EU Rules Out Public Trust Beneficiary Registry
by Jason Gorringe, Lowtax.net, London
21 January, 2015
The EU has released its Fourth Money Laundering Directive, which includes provisions requiring states to maintain information on the beneficial ownership of certain trusts and companies.
According to the Society of Trust and Estate Practitioners (STEP), the Directive includes a requirement that states maintain a public registry on the beneficial ownership of companies, but also clarifies that such information will only need to be retained for taxable trusts. The information relating to trusts, STEP said, will not be publicly available, being open only to those that have a "legitimate interest" in accessing the data.

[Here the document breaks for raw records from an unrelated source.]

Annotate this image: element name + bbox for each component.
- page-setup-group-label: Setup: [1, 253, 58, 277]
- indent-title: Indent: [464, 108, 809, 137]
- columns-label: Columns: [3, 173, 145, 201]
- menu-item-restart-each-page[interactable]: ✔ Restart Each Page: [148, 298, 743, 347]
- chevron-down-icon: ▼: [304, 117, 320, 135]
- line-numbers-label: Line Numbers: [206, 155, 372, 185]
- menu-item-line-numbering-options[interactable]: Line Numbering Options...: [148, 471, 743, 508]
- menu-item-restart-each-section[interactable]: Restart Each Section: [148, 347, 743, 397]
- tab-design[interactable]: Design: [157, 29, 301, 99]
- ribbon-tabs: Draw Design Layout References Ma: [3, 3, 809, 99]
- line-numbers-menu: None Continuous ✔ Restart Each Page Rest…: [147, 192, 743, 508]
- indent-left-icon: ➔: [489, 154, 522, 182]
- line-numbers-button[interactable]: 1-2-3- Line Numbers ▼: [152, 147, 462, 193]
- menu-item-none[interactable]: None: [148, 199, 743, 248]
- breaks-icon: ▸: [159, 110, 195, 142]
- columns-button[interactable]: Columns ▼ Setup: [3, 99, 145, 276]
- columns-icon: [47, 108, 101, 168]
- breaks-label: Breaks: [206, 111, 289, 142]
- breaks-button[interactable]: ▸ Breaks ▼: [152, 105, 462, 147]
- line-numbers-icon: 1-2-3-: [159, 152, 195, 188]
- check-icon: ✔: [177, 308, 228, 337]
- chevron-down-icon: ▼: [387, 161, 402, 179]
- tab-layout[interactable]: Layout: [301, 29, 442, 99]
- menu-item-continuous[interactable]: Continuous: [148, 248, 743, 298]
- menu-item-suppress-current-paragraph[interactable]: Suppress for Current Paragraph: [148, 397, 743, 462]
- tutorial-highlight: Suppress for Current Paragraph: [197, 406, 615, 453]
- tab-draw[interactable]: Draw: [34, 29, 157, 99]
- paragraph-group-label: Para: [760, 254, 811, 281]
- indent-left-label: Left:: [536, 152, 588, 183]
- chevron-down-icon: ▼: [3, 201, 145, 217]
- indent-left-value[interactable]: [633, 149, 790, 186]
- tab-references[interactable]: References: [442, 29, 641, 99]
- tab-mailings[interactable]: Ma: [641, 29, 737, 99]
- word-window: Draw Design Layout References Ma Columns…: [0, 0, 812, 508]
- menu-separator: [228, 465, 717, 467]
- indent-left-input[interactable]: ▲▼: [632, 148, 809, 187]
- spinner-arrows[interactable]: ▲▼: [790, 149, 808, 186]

STEP had argued against a public register of trust beneficiaries, arguing that trusts are often used to protect vulnerable individuals.

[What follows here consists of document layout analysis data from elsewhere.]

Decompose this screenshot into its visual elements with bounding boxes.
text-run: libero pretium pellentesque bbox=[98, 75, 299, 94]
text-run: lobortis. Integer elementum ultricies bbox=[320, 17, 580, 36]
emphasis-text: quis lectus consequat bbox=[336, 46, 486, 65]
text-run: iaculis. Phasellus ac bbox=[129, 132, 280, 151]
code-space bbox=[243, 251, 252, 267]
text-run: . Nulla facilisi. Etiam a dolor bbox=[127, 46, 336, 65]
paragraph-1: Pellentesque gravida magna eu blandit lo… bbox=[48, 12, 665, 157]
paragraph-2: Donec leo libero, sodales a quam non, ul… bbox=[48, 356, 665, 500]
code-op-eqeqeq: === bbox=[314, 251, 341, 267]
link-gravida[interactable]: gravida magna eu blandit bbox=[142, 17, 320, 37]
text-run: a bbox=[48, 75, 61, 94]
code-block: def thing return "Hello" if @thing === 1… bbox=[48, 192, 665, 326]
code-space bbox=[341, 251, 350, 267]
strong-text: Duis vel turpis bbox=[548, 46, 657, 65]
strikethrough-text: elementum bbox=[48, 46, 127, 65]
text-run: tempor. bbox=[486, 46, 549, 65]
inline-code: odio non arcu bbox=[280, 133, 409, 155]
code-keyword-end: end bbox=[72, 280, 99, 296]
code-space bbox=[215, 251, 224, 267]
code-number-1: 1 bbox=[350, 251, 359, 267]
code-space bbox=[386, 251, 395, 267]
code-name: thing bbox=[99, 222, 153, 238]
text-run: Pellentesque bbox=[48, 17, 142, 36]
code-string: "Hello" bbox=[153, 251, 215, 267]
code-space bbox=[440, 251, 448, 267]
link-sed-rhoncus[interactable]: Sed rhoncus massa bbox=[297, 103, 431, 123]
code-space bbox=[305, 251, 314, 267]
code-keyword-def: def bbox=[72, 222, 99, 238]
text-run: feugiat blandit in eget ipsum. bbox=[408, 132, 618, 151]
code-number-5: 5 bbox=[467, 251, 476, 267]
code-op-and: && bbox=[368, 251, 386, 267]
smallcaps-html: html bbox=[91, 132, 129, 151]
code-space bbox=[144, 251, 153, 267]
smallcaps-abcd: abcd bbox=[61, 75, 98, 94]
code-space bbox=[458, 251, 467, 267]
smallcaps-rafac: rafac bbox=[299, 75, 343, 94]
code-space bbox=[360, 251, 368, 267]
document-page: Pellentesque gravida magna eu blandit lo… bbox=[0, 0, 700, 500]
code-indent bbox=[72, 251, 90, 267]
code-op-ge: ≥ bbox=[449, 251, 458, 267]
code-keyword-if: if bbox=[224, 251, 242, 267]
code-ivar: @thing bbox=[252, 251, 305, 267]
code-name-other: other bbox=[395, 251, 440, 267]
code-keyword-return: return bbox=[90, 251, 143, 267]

Welcoming the decision, STEP Deputy Chief Executive George Hodgson said: "STEP fully supports the principle that we need effective measures to prevent money laundering and is pleased that the EU has agreed a pragmatic way forward in this area."
"An important point is that trusts will remain confidential and not on a public register. It is clear that many of those originally arguing for trust beneficiaries to be publicly listed had not appreciated the role trusts widely play in protecting vulnerable beneficiaries."
"The development of public registers for companies and foundations will produce some significant challenges, however, and STEP looks forward to working with the [European] Commission and others to help overcome these challenges."